The Soviet Union, despite the Bolshevik rhetoric about national self-determination, was in many ways a mere continuation of the czarist Russian Empire that preceded it. Stalin was as ruthless an enforcer of Slavic domination over the peoples of Central Asia, the Caucasus and the Baltics as any czar. And Stalin could even claim to have pushed the empire to its greatest extent, taking all of Eastern Europe under Russian tutelage.

Moment of liberation

The collapse of that empire, beginning with the fall of the Berlin Wall in 1989 and paralleled by the rise of independence movements in the Baltics, Armenia and other Soviet republics, was stunningly rapid. Many Russians lamented these events. But this was a moment of liberation for the peoples under their rule. As a journalist covering the Soviet Union during the years before the fall, I traveled throughout the former republics and found almost universal yearning for freedom from Russian rule.

The strength of that yearning eventually made a continuing union impossible. On Dec. 1, 1991, I covered a referendum in Ukraine for independence. Ukrainians were unlike most other peoples of the Soviet Union. They were fellow Slavs and, like the Byelorussians, treated almost as equals to the Russians; many held positions of trust and power. Yet even there, the sentiment for separation from the empire was overwhelming. Ukrainians defied Gorbachev's last-minute appeals and backed independence by an 83 percent vote. It proved to be the final, decisive blow against the Soviet Union.

A week later, Boris Yeltsin, the leader of the Russian Federation and Gorbachev's rival for power, met with the Ukrainian and Byelorussian leaders in a dacha outside Minsk to declare a new commonwealth, effectively replacing the Soviet Union. Within weeks, most of the other former republics had joined them, leaving Gorbachev alone and powerless in the Kremlin.

In the beginning many Russians, like Yeltsin, welcomed the loss of empire as a relief from an economic burden. Without having to subsidize Central Asia and other far-flung regions, Russia would finally prosper, they argued.

Of course, the economic benefits did not come so easily. As life in Russia worsened, many began to see the end of the Soviet Union as the origin of their decline.

And when the glow of the brief honeymoon with the West dimmed, many Russians saw the American embrace of the former republics as its way to reduce Russia to second-rate status. Russian strategists began to plot the restoration of their former sphere of domination -- from the oil fields of the Caspian to the reaches of Central Asia.

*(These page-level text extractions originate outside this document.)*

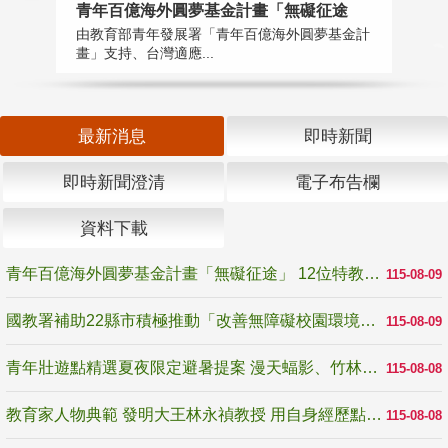
青年百億海外圓夢基金計畫「無礙征途
國
由教育部青年發展署「青年百億海外圓夢基金計
無
畫」支持、台灣適應...
是
最新消息
即時新聞
即時新聞澄清
電子布告欄
資料下載
青年百億海外圓夢基金計畫「無礙征途」 12位特教與弱勢青年勇闖西班牙 跨越感官限制見證生命蛻變
115-08-09
國教署補助22縣市積極推動「改善無障礙校園環境計畫」 打造友善、安全、無礙學習空間
115-08-09
青年壯遊點精選夏夜限定避暑提案 漫天蝠影、竹林尋蛙、茶香夜觀 邀青年暮色出發
115-08-08
教育家人物典範 發明大王林永禎教授 用自身經歷點亮學生的路
115-08-08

The same fear of being diminished drove the disastrous Russian wars in Chechnya, beginning in 1994 and continuing today. Advocates of force reason that the independence of that small North Caucasian region could bring even further loss of empire. They worry that if Moscow cannot control Chechnya, how can it credibly assert its will in the rest of the vast territory of the Russian Federation, much less in the former Soviet Union?

The yearning

Vladimir Putin, the former KGB officer who now sits in the Kremlin, embodies the yearning to restore Russia's great power status. He has aggressively expanded Russia's presence around its borders -- even back into Afghanistan, where the failed Soviet military campaign in the 1980s helped sow the seeds for the Soviet collapse.

He sees Russia's massive oil reserves as a tool to rebuild its power and influence. Russia is putting the squeeze as well on the oil-rich former Soviet republics of Kazakhstan, Azerbaijan and Turkmenistan, situated around the Caspian Sea, by controlling the pipeline access to their energy deposits.

The imperial nostalgia that still fills the Russian soul, even a decade after the end of the Soviet Union, should be expected. Britain and France, not to mention Turkey, are still coping with the loss of influence that came with the end of their empires many more decades ago. But Russia's imperial loss is freshest, and therefore more painful.

For Russians, coping with the end of empire remains, as Gorbachev foresaw, the most difficult challenge emerging from the historic watershed we witnessed some 10 years ago.